The NFL’s policy always has been not to pay an appearance fee to those who perform at halftime of the Super Bowl. Which means Michael Jackson, Paul McCartney, Bruce Springsteen, the Who, U2 and Up with People have performed gratis.
Remember Up with People? That wholesome, young, family-oriented group of singers that first performed during Super Bowl V and was a quasi-regular during the Pete Rozelle regime, appearing five times, the last in 1986.
Beyonce, who with her husband, Jay-Z, are worth a reported $775 million, probably can afford to work for free for 15 to 20 minutes.
■ FATHER VS. SON – Jim Harbaugh has enough to contend with coaching against his brother, John, on Sunday. But the 49ers coach also has to deal with his son Jay, who is on John’s staff with the Ravens as an intern.
Jay Harbaugh, 23, told the Los Angeles Times that while he loves his father, his loyalty is to his uncle at the moment.
“I couldn’t fathom even considering not being all in with the team that I’m a part of,” he said. “Any true competitor feels the exact same way.

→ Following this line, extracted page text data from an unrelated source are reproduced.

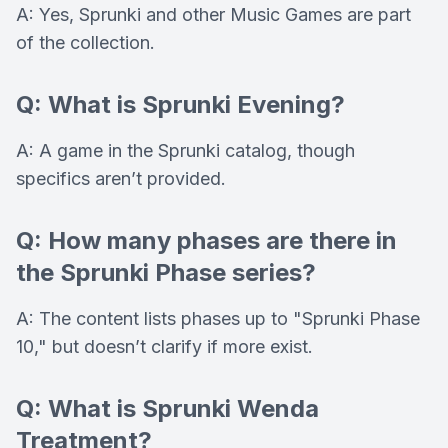
A: Yes, Sprunki and other Music Games are part
of the collection.
Q: What is Sprunki Evening?
A: A game in the Sprunki catalog, though
specifics aren’t provided.
Q: How many phases are there in
the Sprunki Phase series?
A: The content lists phases up to "Sprunki Phase
10," but doesn’t clarify if more exist.
Q: What is Sprunki Wenda
Treatment?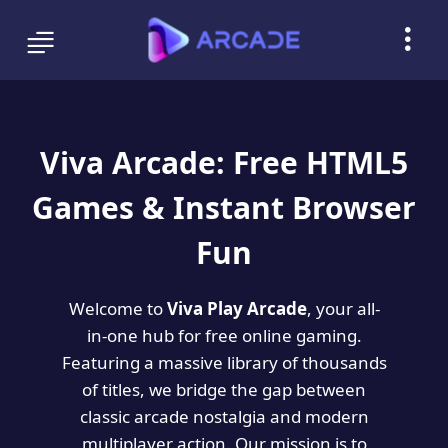
Viva Arcade: Free HTML5
Games & Instant Browser
Fun
Welcome to
Viva Play Arcade
, your all-
in-one hub for free online gaming.
Featuring a massive library of thousands
of titles, we bridge the gap between
classic arcade nostalgia and modern
multiplayer action. Our mission is to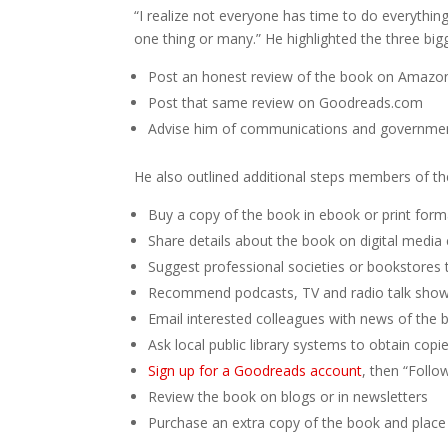
“I realize not everyone has time to do everyth
one thing or many.” He highlighted the three big
Post an honest review of the book on Amazon
Post that same review on Goodreads.com
Advise him of communications and government
He also outlined additional steps members of th
Buy a copy of the book in ebook or print form
Share details about the book on digital media
Suggest professional societies or bookstores
Recommend podcasts, TV and radio talk shows,
Email interested colleagues with news of the 
Ask local public library systems to obtain copi
Sign up for a Goodreads account
, then “Follo
Review the book on blogs or in newsletters
Purchase an extra copy of the book and place it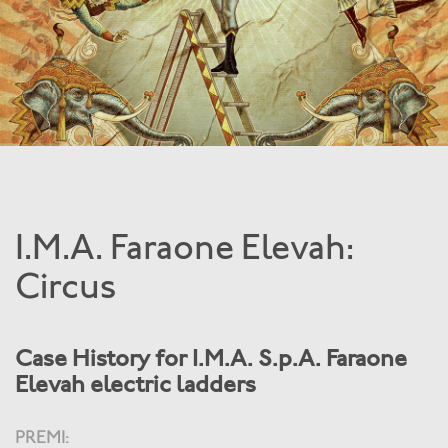
I.M.A. Faraone Elevah:
Circus
Case History for I.M.A. S.p.A. Faraone
Elevah electric ladders
PREMI: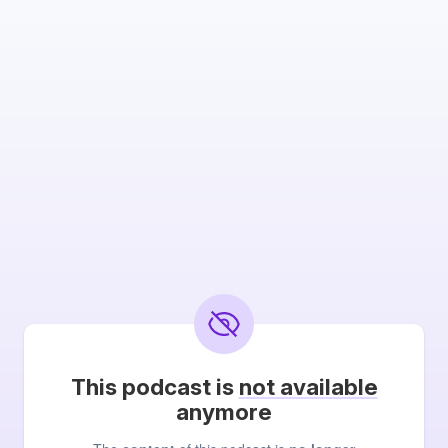
This podcast is
not available
anymore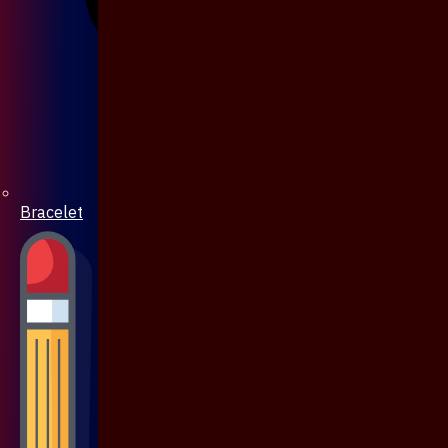
Bracelet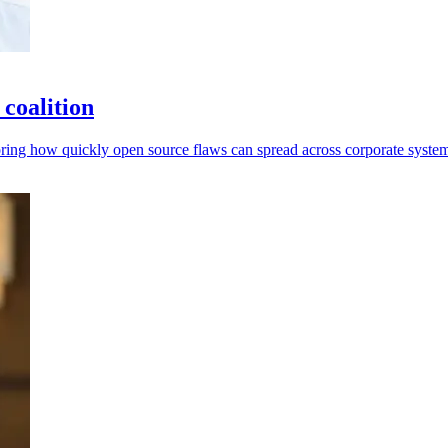
coalition
ring how quickly open source flaws can spread across corporate system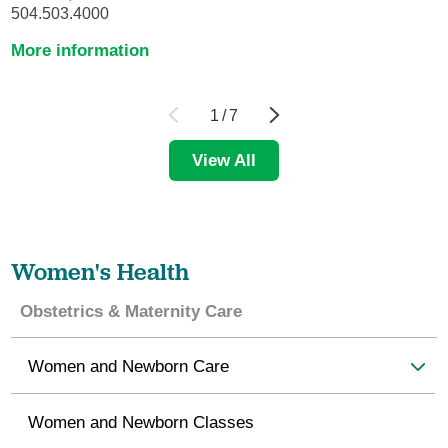
504.503.4000
More information
1
/
7
View All
Women's Health
Obstetrics & Maternity Care
Women and Newborn Care
Women and Newborn Classes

You have to be totally all in with your team, sold on the vision. Otherwise, there’s no point. No point to being a part of it, putting in all the time that you do and making the sacrifices.
“In some alternate universe, if I was conflicted, it would just confuse my dad. It would confuse any true competitor, because you can’t reconcile those things in your head. If you’re all in, you’re all in. … It’s an all-or-nothing proposition for that whole week.”